During an amazing career that spanned more than 70 years, Norman Corwin wrote, produced and directed for radio, television, film and the stage. His writing won Emmy and Golden Globe awards, and received an Academy Award nomination for his script for the 1956 film, Lust for Life, the biography of Vincent van Gogh starring Kirk Douglas.
Corwin was a creative giant of the Golden Age of Radio. Actor William Shatner, who narrated several of Corwin's later radio programs, called him a legend. “He is the poetic soul of discretion and a monument to artistry in America," Shatner said.
During the Golden Age of Radio, Corwin did it all—from variety shows to dramas, comedies to documentaries.
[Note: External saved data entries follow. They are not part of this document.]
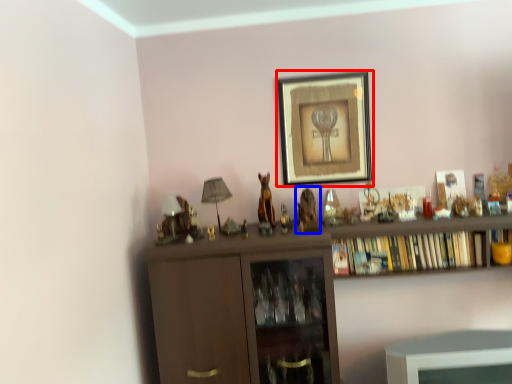 Question: Which object is further to the camera taking this photo, picture frame (highlighted by a red box) or animal (highlighted by a blue box)?

Choices:
 (A) picture frame
 (B) animal

Answer: (A) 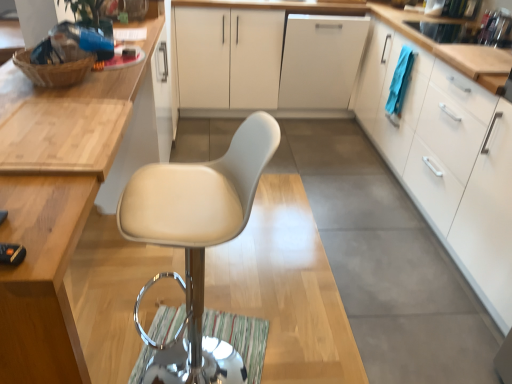 Question: Should I look upward or downward to see white matte cabinet at center, acting as the second cabinetry starting from the right?

Choices:
 (A) up
 (B) down

Answer: (A)

Question: Considering the relative positions of matte wood cabinet at upper left, positioned as the 3th cabinetry in right-to-left order, and white matte cabinet at center, acting as the second cabinetry starting from the right, in the image provided, is matte wood cabinet at upper left, positioned as the 3th cabinetry in right-to-left order, behind white matte cabinet at center, acting as the second cabinetry starting from the right,?

Choices:
 (A) yes
 (B) no

Answer: (B)

Question: Considering the relative sizes of matte wood cabinet at upper left, positioned as the 3th cabinetry in right-to-left order, and white matte cabinet at center, positioned as the 2th cabinetry in left-to-right order, in the image provided, is matte wood cabinet at upper left, positioned as the 3th cabinetry in right-to-left order, shorter than white matte cabinet at center, positioned as the 2th cabinetry in left-to-right order,?

Choices:
 (A) no
 (B) yes

Answer: (A)

Question: From a real-world perspective, does matte wood cabinet at upper left, the first cabinetry from the left, stand above white matte cabinet at center, acting as the second cabinetry starting from the right?

Choices:
 (A) yes
 (B) no

Answer: (A)

Question: Is matte wood cabinet at upper left, the first cabinetry from the left, outside white matte cabinet at center, positioned as the 2th cabinetry in left-to-right order?

Choices:
 (A) no
 (B) yes

Answer: (B)

Question: Is matte wood cabinet at upper left, positioned as the 3th cabinetry in right-to-left order, directly adjacent to white matte cabinet at center, acting as the second cabinetry starting from the right?

Choices:
 (A) no
 (B) yes

Answer: (A)

Question: Is matte wood cabinet at upper left, positioned as the 3th cabinetry in right-to-left order, positioned with its back to white matte cabinet at center, acting as the second cabinetry starting from the right?

Choices:
 (A) no
 (B) yes

Answer: (A)

Question: Is white matte cabinet at center surrounded by white matte cabinet at center, acting as the second cabinetry starting from the right?

Choices:
 (A) no
 (B) yes

Answer: (B)

Question: From a real-world perspective, is white matte cabinet at center, positioned as the 2th cabinetry in left-to-right order, located higher than white matte cabinet at center?

Choices:
 (A) no
 (B) yes

Answer: (B)

Question: Could you tell me if white matte cabinet at center, acting as the second cabinetry starting from the right, is turned towards white matte cabinet at center?

Choices:
 (A) yes
 (B) no

Answer: (A)

Question: Considering the relative sizes of white matte cabinet at center, positioned as the 2th cabinetry in left-to-right order, and white matte cabinet at center in the image provided, is white matte cabinet at center, positioned as the 2th cabinetry in left-to-right order, smaller than white matte cabinet at center?

Choices:
 (A) no
 (B) yes

Answer: (A)

Question: From a real-world perspective, is white matte cabinet at center, positioned as the 2th cabinetry in left-to-right order, located beneath white matte cabinet at center?

Choices:
 (A) no
 (B) yes

Answer: (A)

Question: Would you say white matte cabinet at center, acting as the second cabinetry starting from the right, is outside white matte cabinet at center?

Choices:
 (A) yes
 (B) no

Answer: (B)

Question: From the image's perspective, does white matte cabinet at center appear lower than white matte cabinet at right, which is the third cabinetry in left-to-right order?

Choices:
 (A) no
 (B) yes

Answer: (A) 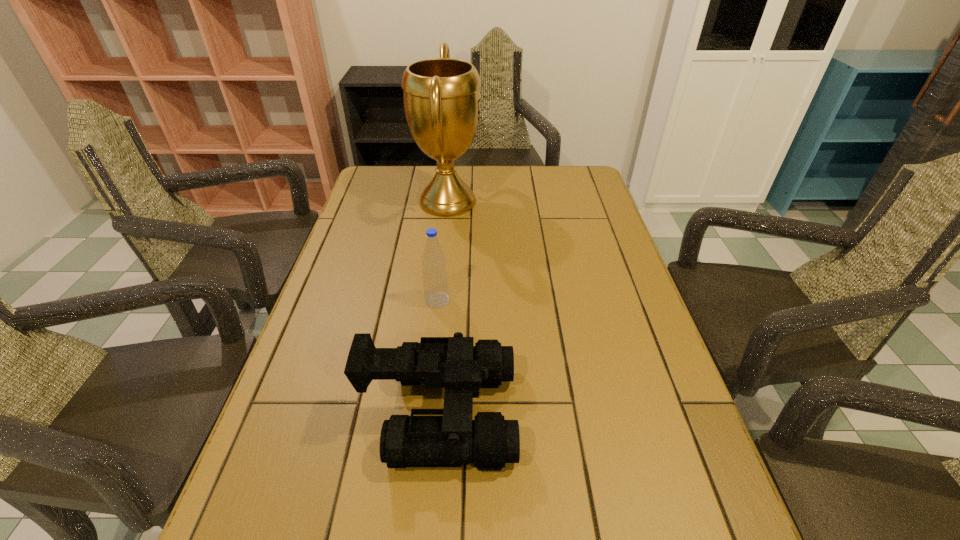 Identify the location of the tallest object. (442, 103).

You are a GUI agent. You are given a task and a screenshot of the screen. Output one action in this format:
    pyautogui.click(x=<x>, y=<y>)
    Task: Click on the farthest object
    
    Given the screenshot: What is the action you would take?
    pyautogui.click(x=442, y=103)

You are a GUI agent. You are given a task and a screenshot of the screen. Output one action in this format:
    pyautogui.click(x=<x>, y=<y>)
    Task: Click on the water bottle
    
    Given the screenshot: What is the action you would take?
    pyautogui.click(x=435, y=277)

The width and height of the screenshot is (960, 540). Identify the location of the nearest object. (489, 441).

Where is `the shortest object`? Image resolution: width=960 pixels, height=540 pixels. the shortest object is located at coordinates [x=489, y=441].

Locate an element on the screen. vacant position located 0.210m on the surface of the trophy cup with symbols is located at coordinates (545, 201).

Find the location of a particular element. The image size is (960, 540). vacant area situated on the back of the second nearest object is located at coordinates 445,218.

Find the location of a particular element. Image resolution: width=960 pixels, height=540 pixels. vacant space located 0.090m on the front lenses of the binoculars is located at coordinates (561, 413).

Locate an element on the screen. The image size is (960, 540). object that is at the far edge is located at coordinates (442, 103).

Image resolution: width=960 pixels, height=540 pixels. Find the location of `free space at the far edge of the desktop`. free space at the far edge of the desktop is located at coordinates (414, 172).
He was a contemporary of Orson Welles, who also ruled in the audio medium. He kept writing and producing programs for most of his long life.
I met Corwin through Peggy Webber, who had also worked as an actor for Welles. She still runs the California Artists Radio Theatre in Los Angeles, where I directed a radio adaptation of The Orangeburg Massacre in the late 1980s. Also part of that company was the late Cliff Thorsness, sound effects director for Orson’s Mercury Theatre company.
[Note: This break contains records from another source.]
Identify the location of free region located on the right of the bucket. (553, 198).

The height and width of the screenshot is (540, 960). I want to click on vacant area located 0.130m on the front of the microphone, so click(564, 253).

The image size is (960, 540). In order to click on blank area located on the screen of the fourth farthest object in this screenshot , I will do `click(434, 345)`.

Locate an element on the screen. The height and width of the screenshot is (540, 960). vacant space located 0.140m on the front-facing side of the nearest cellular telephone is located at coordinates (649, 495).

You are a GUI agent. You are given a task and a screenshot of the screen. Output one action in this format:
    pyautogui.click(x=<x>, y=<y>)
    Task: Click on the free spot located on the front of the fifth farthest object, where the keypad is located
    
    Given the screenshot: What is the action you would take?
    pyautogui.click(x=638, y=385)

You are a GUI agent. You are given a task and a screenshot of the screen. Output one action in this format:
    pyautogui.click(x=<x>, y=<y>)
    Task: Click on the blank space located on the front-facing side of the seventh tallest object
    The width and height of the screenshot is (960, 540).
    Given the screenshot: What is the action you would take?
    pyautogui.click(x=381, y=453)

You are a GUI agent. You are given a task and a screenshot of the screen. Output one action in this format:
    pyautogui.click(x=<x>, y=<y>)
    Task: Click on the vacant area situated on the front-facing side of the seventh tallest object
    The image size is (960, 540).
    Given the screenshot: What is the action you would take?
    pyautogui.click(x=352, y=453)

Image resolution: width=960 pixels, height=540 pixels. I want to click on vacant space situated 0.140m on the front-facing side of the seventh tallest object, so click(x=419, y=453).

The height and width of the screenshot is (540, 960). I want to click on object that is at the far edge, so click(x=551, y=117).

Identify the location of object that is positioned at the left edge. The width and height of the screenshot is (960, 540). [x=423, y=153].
At the time, he was using the sound effects gear he had used for Orson on live radio more than 50 years earlier. It was 1989, when Mr. Corwin did a segment of what is now a CD titled “A Biography of Abraham Lincoln.”
With Peggy’s help, I signed on as Mr. Corwin's personal assistant—which essentially meant I got sandwiches and ran errands for him. But I also got to sit next to him at the mixing board in the studio and attend all of the rehearsals. He was a charming, friendly man and I knew I was around greatness the first minute I met him.
The production we did starred some great legends from old time radio: Pat Buttram as Abraham Lincoln; Jeanette Nolan as Ann Rutlidge; Kathleen Freeman as Mrs. Rutlidge; and Parley Baer as Mr. Rutlidge. Dan O’Herlihy was the announcer and Sean McClory, Peggy Webber, William Woodson, Lou Krugman and Richard Erdman also were in the cast.
Working only a few days with Norman Corwin and a cast and crew like this was one of the highlights of my life. These were people who could do “instant characters” and write eloquent prose in minutes. Cliff’s sound effects were perfect and came quickly and effortlessly. Each was trained in the best radio tradition, something that is lost today except in tiny companies that seek to preserve it.
Times have changed in our cheap, quick and dirty multimedia world. Thank God for men like Norman Corwin who showed us a quality of work that will be remembered. RIP, Mr. Corwin.